Liu Bei from China is also expected to become a full-time employee of the company in April this year. She is now in charge of office work in the sales department and is satisfied with her current jobs. She says, “I can get involved in various kinds of work such as visiting actual garbage collection sites, learning legal knowledge, accompanying salespeople to see how they conduct negotiations, and learning how to issue a slip and draw up an estimate.” She is expecting the company to expand into China in the future.
Such internationalization within the company has been acting as a good stimulus to Japanese employees. According to the company, in addition, when they mentioned the internship system at employment explanation meetings, they could employ higher-level students with strong aspirations to go overseas than in the past. The company hopes to provide these new, higher-potential Japanese employees with opportunities to make the best of their abilities. This is another reason why the company seriously considers overseas expansion.

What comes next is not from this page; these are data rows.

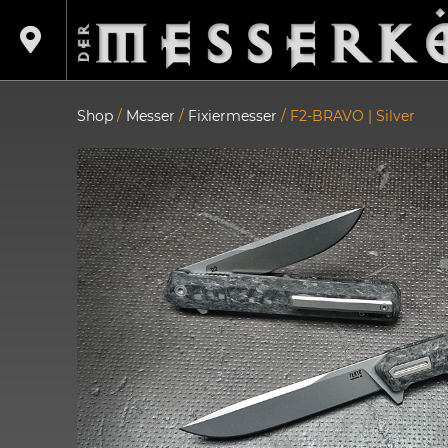
Shop
/
Messer
/
Fixiermesser
/ F2-BRAVO | Silver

In addition to the countries mentioned above, Shirai Eco-center has accepted internship students from the U.S., India, Poland and other countries. But has this attempt actually led to business in any case?

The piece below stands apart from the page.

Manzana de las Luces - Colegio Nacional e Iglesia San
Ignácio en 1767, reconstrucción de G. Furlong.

Takiguchi says, “Our interns from Poland and India have made proposals for business projects in their countries.” He says that the proposals still need to be refined, but for collection and recycling of electronic waste in India, the company plans to take concrete action starting with visiting Mumbai and Chennai to find alliance partners. “In the future also, if we receive any proposal for waste treatment business from our interns who have returned to their countries, we will consider investments positively,” says Takiguchi.